FIGURE 1. Mechanisms of neuronal activity-induced transcription.

The diagrams represent four steps in the process of Fos transcription that are regulated by neural activity. a) Prior to neuronal activity, the Fos promoter is primed for response by the association of sequence-specific DNA binding transcription factors with stimulus-response elements (gray boxes) in the proximal promoter. RNA polymerase II (Pol II) is also pre-associated with the Fos promoter prior to activation. Numbers show base pair distances of each element from the transcription start site (TSS). The promoter is kept off in part by the local recruitment of HDACs. Key sites of calcium-regulated phosphorylation are represented by the circled letter P. b) Calcium induces a switch in cofactors present at the Fos promoter, with recruitment of the co-activator and histone acetyltransferase CBP and loss of the repressive HDACs. c) Distal enhancer elements (E.E.) contribute to activity-dependent transcription.
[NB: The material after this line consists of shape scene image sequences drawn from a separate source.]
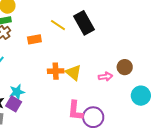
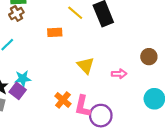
orange rectangle: (34, 39) -> (55, 32), moved
brown circle: (125, 67) -> (149, 57), moved
orange cross: (56, 71) -> (63, 100), moved, turned 35

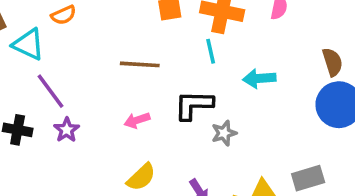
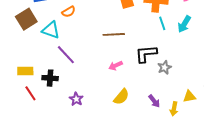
cyan line: (211, 51) -> (162, 23), moved
cyan arrow: (259, 78) -> (184, 24), moved, turned -48
purple star: (67, 130) -> (76, 99), moved

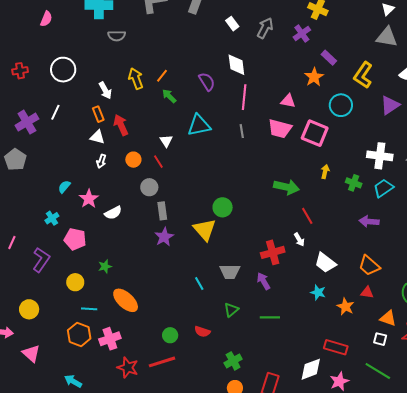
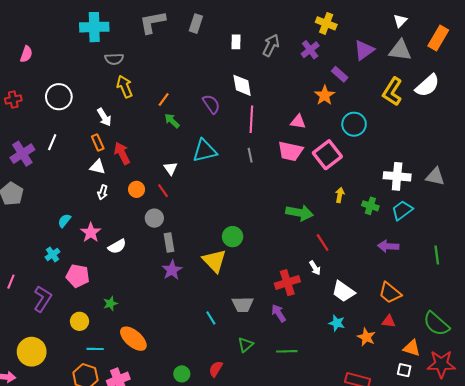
pink semicircle: (46, 19) -> (26, 54), moved
white rectangle: (232, 24) -> (236, 42), turned 40
yellow L-shape: (363, 75) -> (392, 92), moved
yellow arrow: (136, 79) -> (125, 87), moved
purple triangle: (390, 105) -> (364, 50), moved
pink square: (315, 133) -> (327, 155), turned 32
yellow circle: (29, 309) -> (32, 352), size x1.4
red semicircle: (202, 332) -> (216, 369), turned 105

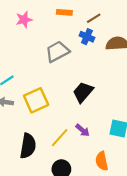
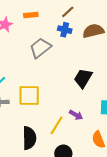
orange rectangle: (64, 12) -> (31, 15), moved
black trapezoid: (83, 92) -> (83, 78), moved
yellow square: (36, 100) -> (29, 95), turned 35

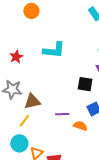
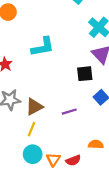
orange semicircle: (80, 126) -> (96, 144), moved

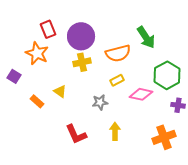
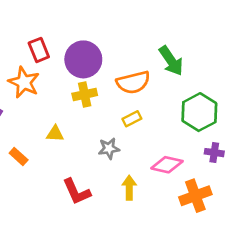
yellow triangle: (60, 91) -> (55, 134), turned -32
pink diamond: (141, 94) -> (167, 165), moved
orange rectangle: (37, 101) -> (19, 157), moved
These elements are bound by transcription factors including SRF and CREB, and show calcium-dependent recruitment of CBP and Pol II binding. Chromatin looping may bring the enhancer into physical proximity of the proximal promoter and Fos TSS. d) Transcription elongation is regulated by stimulus-dependent phosphorylation of two sites in the C-terminal domain of the large subunit of RNA polymerase II. The pre-initiation form of RNA Pol II is bound to the Fos promoter but is not competent to drive RNA synthesis. Phosphorylation of serine 5 (pSer5) is sufficient to promote engagement but results in polymerase stalling within the transcribed region of many genes. Productive elongation requires additional phosphorylation of RNA Pol II at serine 2 (pSer2).